ET APRÈS avoir conclu que, par application du paragraphe 432.2(1) des Règles, la partie demanderesse a, en qualité de partie intimée dans une requête sollicitant un jugement sommaire, l’obligation de prendre les mesures nécessaires pour soulever des questions de fait sérieuses à instruire;

ET APRÈS avoir conclu que la partie demanderesse n’a pas soulevé de questions de fait sérieuses, que ce soit dans sa propre preuve par affidavit ou par voie de contre-interrogatoire;

La procédure à suivre pour obtenir un jugement sommaire est régie par les Règles 432.1 à 432.7 [édictées, idem] des Règles de la Cour fédérale, qui sont entrées en vigueur le 13 janvier 1994. La requête des intimés est prévue par le paragraphe 432.1(2) des Règles, qui se lit comme suit :

Règle 432.1

(2) Le défendeur peut, après avoir déposé et signifié une défense, et à tout moment avant que l’heure et la date de l’instruction soient fixées, présenter au juge une requête, appuyée d’un affidavit ou d’un autre élément de preuve, en vue d’obtenir un jugement sommaire rejetant tout ou partie de la réclamation contenue dans la déclaration comportant allégués.

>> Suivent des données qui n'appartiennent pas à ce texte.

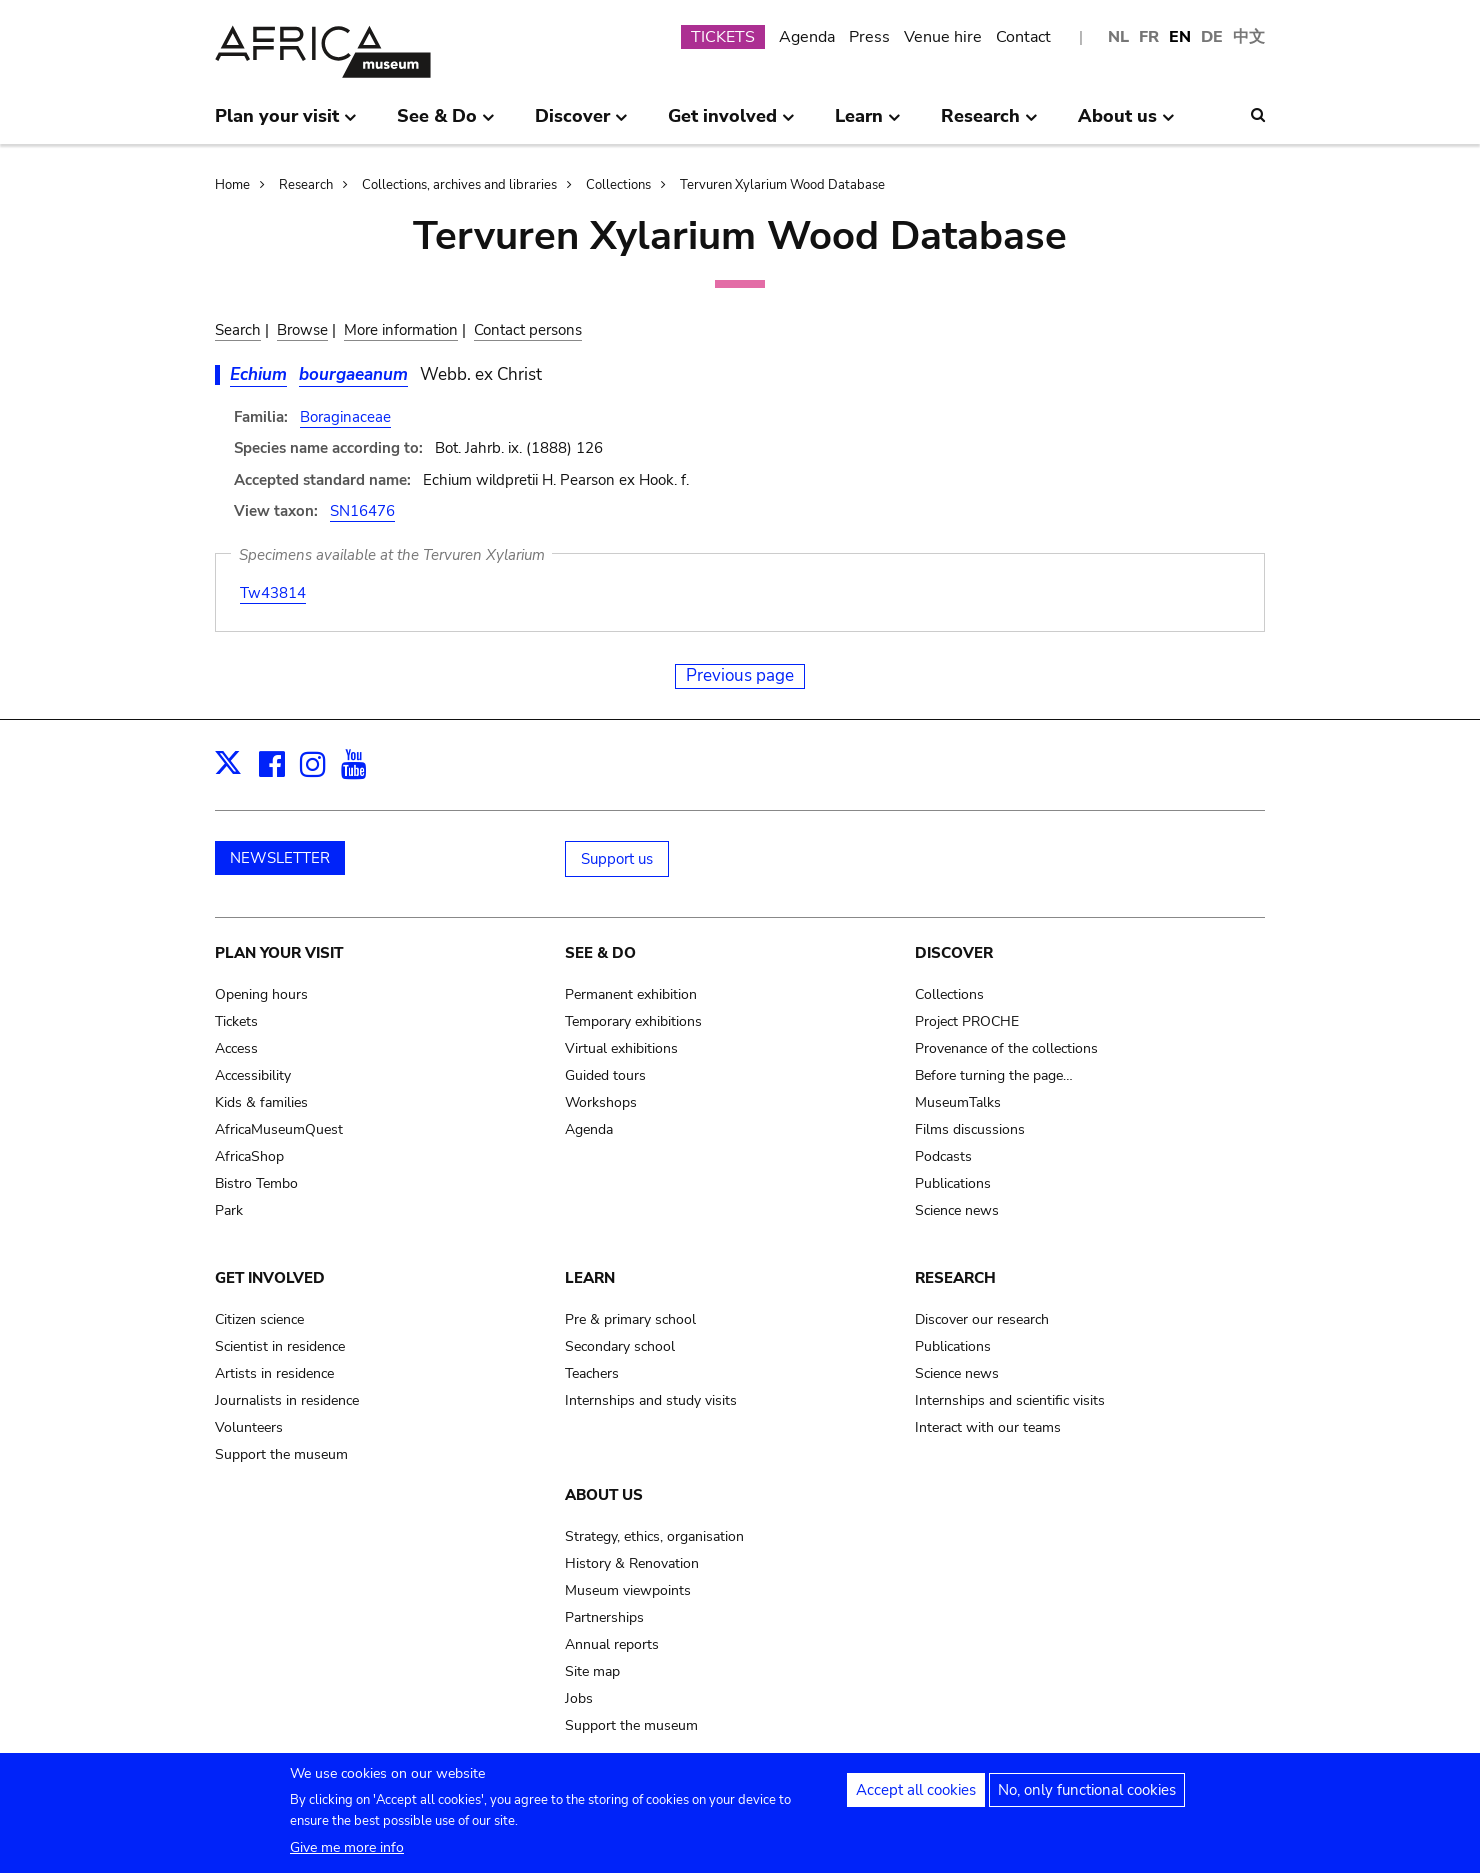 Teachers (592, 1373)
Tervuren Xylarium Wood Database (782, 185)
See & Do (600, 953)
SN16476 (362, 511)
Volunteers (249, 1427)
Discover (954, 953)
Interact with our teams (988, 1427)
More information (401, 330)
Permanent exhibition (631, 994)
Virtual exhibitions (621, 1048)
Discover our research (982, 1319)
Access (236, 1048)
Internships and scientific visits (1010, 1400)
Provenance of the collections (1006, 1048)
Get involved (270, 1278)
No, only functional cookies (1087, 1794)
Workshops (601, 1102)
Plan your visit (279, 953)
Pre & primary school (630, 1319)
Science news (957, 1210)
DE (1212, 37)
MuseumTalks (958, 1102)
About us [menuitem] (1126, 124)
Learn (590, 1278)
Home (232, 185)
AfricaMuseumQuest (279, 1129)
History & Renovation (632, 1563)
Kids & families (261, 1102)
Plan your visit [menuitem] (286, 124)
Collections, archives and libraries (459, 185)
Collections (618, 185)
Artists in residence (274, 1373)
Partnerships (604, 1617)
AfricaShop (249, 1156)
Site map (592, 1671)
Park (229, 1210)
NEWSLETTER (280, 858)
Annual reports (612, 1644)
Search (238, 330)
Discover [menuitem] (581, 124)
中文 (1249, 37)
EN (1180, 37)
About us (604, 1495)
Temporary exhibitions (633, 1021)
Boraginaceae (345, 417)
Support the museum (281, 1454)
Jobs (579, 1698)
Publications (953, 1183)
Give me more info (347, 1851)
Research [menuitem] (989, 124)
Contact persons (528, 330)
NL (1118, 37)
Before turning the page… (994, 1075)
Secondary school (620, 1346)
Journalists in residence (287, 1400)
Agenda (807, 37)
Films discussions (970, 1129)
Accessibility (253, 1075)
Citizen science (259, 1319)
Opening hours (261, 994)
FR (1149, 37)
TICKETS (723, 37)
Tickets (236, 1021)
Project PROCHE (967, 1021)
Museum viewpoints (628, 1590)
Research (306, 185)
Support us (617, 859)
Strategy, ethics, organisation (654, 1536)
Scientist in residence (280, 1346)
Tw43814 (273, 593)
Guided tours (605, 1075)
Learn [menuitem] (868, 124)
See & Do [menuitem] (446, 124)
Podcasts (943, 1156)
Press (869, 37)
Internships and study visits (651, 1400)
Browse (302, 330)
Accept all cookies (916, 1794)
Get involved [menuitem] (731, 124)
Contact (1023, 37)
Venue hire (943, 37)
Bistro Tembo (256, 1183)
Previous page (740, 675) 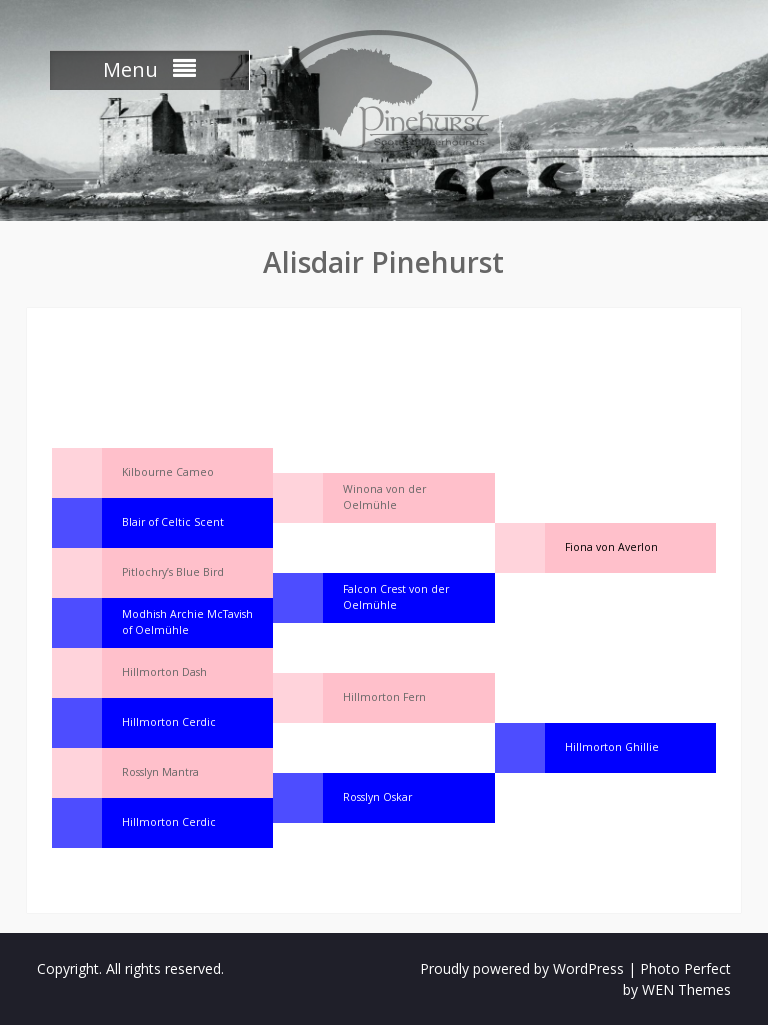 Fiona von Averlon (611, 547)
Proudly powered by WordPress (522, 968)
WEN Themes (686, 989)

Aux fins de la présente instance, une requête de cette nature doit être tranchée conformément au paragraphe 432.3(1) des Règles, dont le libellé est le suivant :

Règle 432.3(1) Lorsque le juge est convaincu qu’il n’existe aucune question sérieuse à instruire à l’égard d’une réclamation ou d’une défense, il rend un jugement sommaire en conséquence.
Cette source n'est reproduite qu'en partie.